● Exercise instructions
Repeat the lines from the one containing "a clienti disponibile su WhatsApp" through the end of the listing exactly, both ends included. Do not carry over any pictures.

● Task input
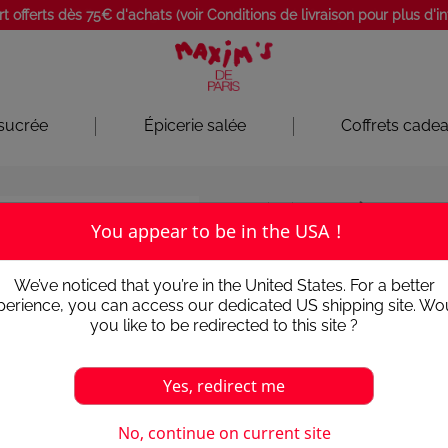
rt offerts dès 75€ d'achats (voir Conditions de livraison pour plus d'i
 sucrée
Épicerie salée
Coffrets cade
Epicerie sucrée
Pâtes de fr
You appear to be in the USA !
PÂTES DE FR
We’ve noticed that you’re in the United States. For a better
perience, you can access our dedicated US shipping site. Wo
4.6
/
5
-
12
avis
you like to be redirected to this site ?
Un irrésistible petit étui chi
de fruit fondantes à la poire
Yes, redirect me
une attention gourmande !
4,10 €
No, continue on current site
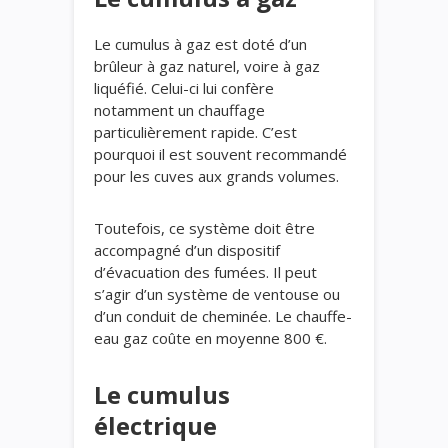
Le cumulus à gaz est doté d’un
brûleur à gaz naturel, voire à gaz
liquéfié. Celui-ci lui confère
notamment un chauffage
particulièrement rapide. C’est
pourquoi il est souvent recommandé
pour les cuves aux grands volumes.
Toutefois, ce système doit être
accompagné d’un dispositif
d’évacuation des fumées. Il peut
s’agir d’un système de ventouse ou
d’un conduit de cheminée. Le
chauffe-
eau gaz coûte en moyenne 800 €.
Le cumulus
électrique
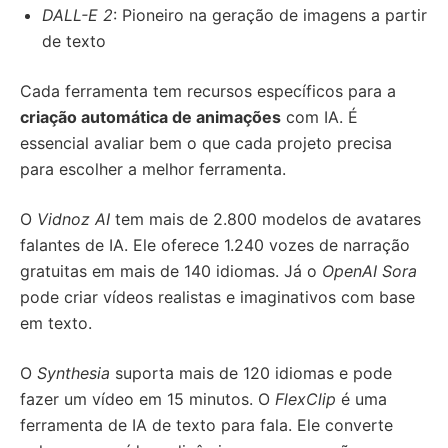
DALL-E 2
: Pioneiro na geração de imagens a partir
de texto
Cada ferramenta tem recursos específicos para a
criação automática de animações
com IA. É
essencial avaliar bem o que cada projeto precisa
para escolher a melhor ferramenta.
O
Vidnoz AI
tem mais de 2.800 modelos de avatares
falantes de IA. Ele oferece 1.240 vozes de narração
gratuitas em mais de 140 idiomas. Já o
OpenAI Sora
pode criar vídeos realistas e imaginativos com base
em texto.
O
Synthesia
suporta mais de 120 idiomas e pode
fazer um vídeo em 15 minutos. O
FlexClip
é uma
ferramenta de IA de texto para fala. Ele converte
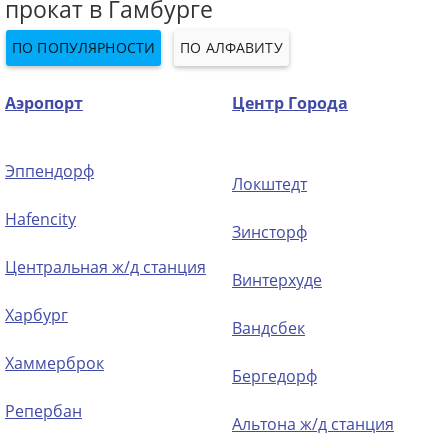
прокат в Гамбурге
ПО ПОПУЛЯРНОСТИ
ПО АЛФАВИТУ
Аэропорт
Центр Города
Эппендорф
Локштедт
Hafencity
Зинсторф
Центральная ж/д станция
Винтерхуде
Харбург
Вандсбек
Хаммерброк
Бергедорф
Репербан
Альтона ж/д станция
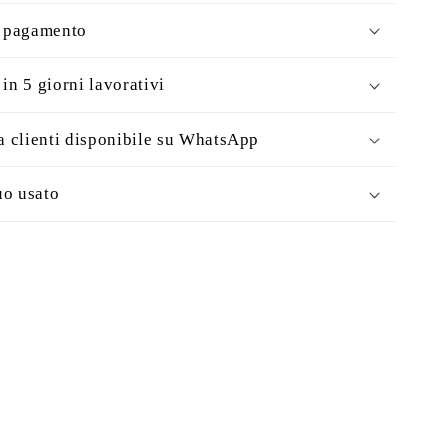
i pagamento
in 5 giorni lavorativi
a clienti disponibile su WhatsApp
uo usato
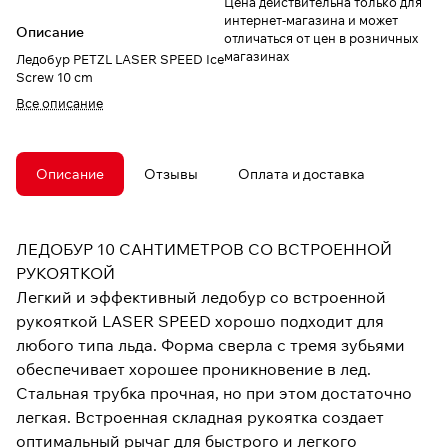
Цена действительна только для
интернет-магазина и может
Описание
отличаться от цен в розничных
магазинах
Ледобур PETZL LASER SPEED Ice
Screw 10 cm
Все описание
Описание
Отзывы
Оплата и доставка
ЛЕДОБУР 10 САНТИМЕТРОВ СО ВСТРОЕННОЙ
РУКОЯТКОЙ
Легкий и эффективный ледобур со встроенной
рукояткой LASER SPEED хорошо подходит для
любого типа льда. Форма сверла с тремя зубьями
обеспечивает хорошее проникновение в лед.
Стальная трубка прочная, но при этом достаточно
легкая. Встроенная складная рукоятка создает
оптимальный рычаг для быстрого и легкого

● The completed task
a clienti disponibile su WhatsApp
uo usato
Цена действительна только для
интернет-магазина и может
Описание
отличаться от цен в розничных
магазинах
Ледобур PETZL LASER SPEED Ice
Screw 10 cm
Все описание
Описание
Отзывы
Оплата и доставка
ЛЕДОБУР 10 САНТИМЕТРОВ СО ВСТРОЕННОЙ
РУКОЯТКОЙ
Легкий и эффективный ледобур со встроенной
рукояткой LASER SPEED хорошо подходит для
любого типа льда. Форма сверла с тремя зубьями
обеспечивает хорошее проникновение в лед.
Стальная трубка прочная, но при этом достаточно
легкая. Встроенная складная рукоятка создает
оптимальный рычаг для быстрого и легкого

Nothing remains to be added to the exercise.